Lowering the Operating Temperature of Gold Acetylene Hydrochlorination Catalysts Using Oxidized Carbon Supports

The commercialization of gold for acetylene hydrochlorination represents a major scientific landmark. The development of second-generation gold catalysts continues with a focus on derivatives and drop-in replacements with higher activity and stability. Here, we show the influence that the support surface oxygen has on the activity of carbon supported gold catalysts. Variation in the surface oxygen content of carbon is achieved through careful modification of the Hummers chemical oxidation method prior to the deposition of gold. All oxidized carbon-based catalysts resulted in a marked increase in activity at 200 degrees C when compared to the standard nontreated carbon, with an optimum oxygen content of ca. 18 at % being observed. Increasing oxygen and relative concentration of C-O functionality yields catalysts with light-offtemperatures 30-50 degrees C below the standard catalyst.

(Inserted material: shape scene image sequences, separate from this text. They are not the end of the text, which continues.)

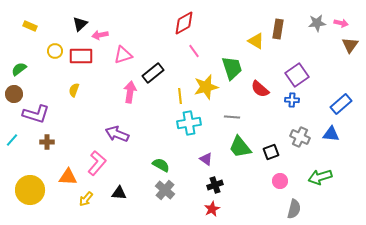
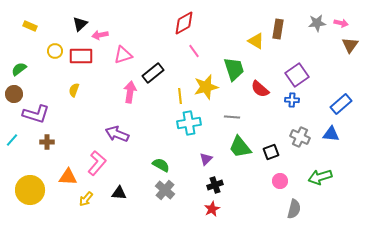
green trapezoid at (232, 68): moved 2 px right, 1 px down
purple triangle at (206, 159): rotated 40 degrees clockwise
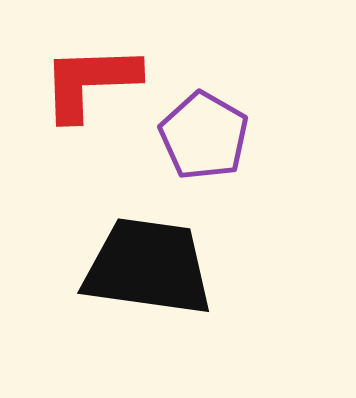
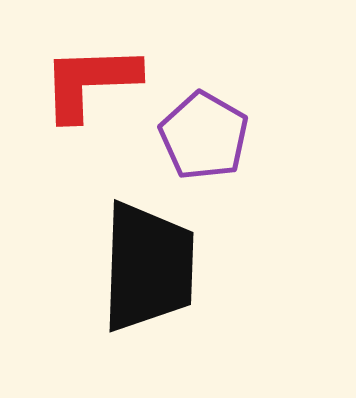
black trapezoid: rotated 84 degrees clockwise
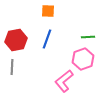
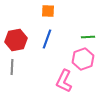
pink L-shape: rotated 25 degrees counterclockwise
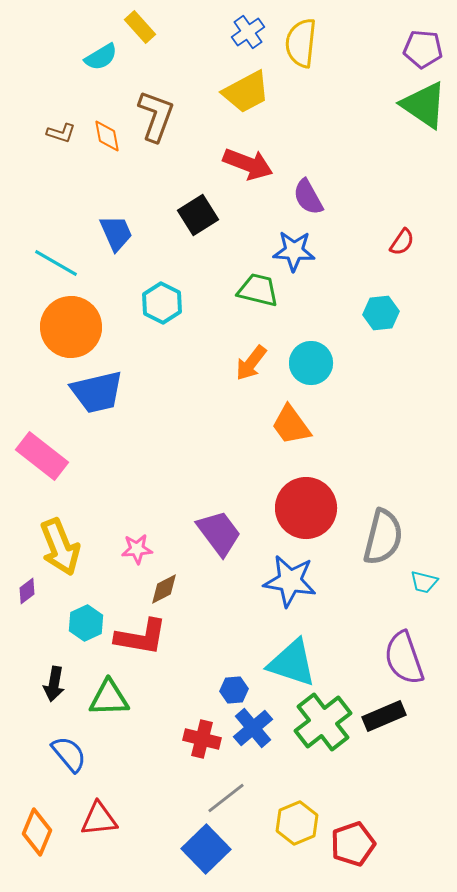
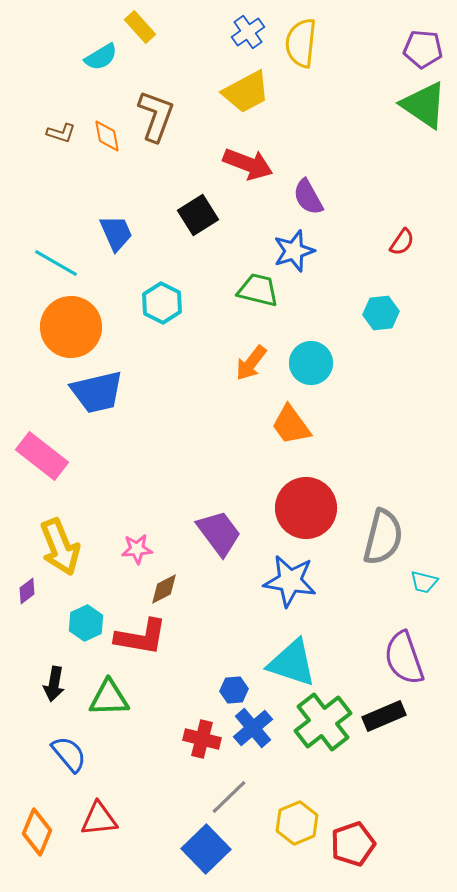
blue star at (294, 251): rotated 21 degrees counterclockwise
gray line at (226, 798): moved 3 px right, 1 px up; rotated 6 degrees counterclockwise
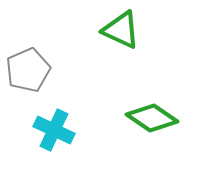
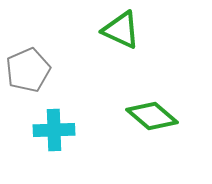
green diamond: moved 2 px up; rotated 6 degrees clockwise
cyan cross: rotated 27 degrees counterclockwise
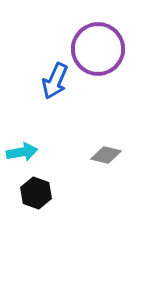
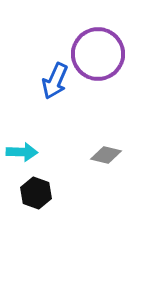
purple circle: moved 5 px down
cyan arrow: rotated 12 degrees clockwise
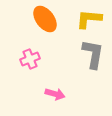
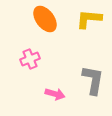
gray L-shape: moved 26 px down
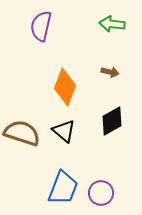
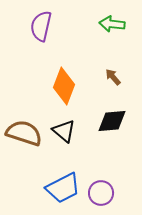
brown arrow: moved 3 px right, 5 px down; rotated 144 degrees counterclockwise
orange diamond: moved 1 px left, 1 px up
black diamond: rotated 24 degrees clockwise
brown semicircle: moved 2 px right
blue trapezoid: rotated 42 degrees clockwise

This understanding opens a promising avenue to produce high activity acetylene hydrochlorination catalysts that can operate at lower temperatures.

Automated summary

The commercialization of gold for acetylene hydrochlorination is a significant achievement in the field. The development of second-generation gold catalysts aims to enhance their activity and stability. This study demonstrates that the surface oxygen content of carbon-based gold catalysts affects their activity. By modifying the Hummers chemical oxidation method before gold deposition, the oxygen content of carbon can be adjusted. The oxidized carbon-based catalysts exhibit higher activity at lower temperatures compared to untreated carbon, with an optimum oxygen content of around 18%. Increasing the oxygen content and concentration of C-O functionality lowers the catalyst's light-off temperature, offering a potential approach to produce highly active acetylene hydrochlorination catalysts.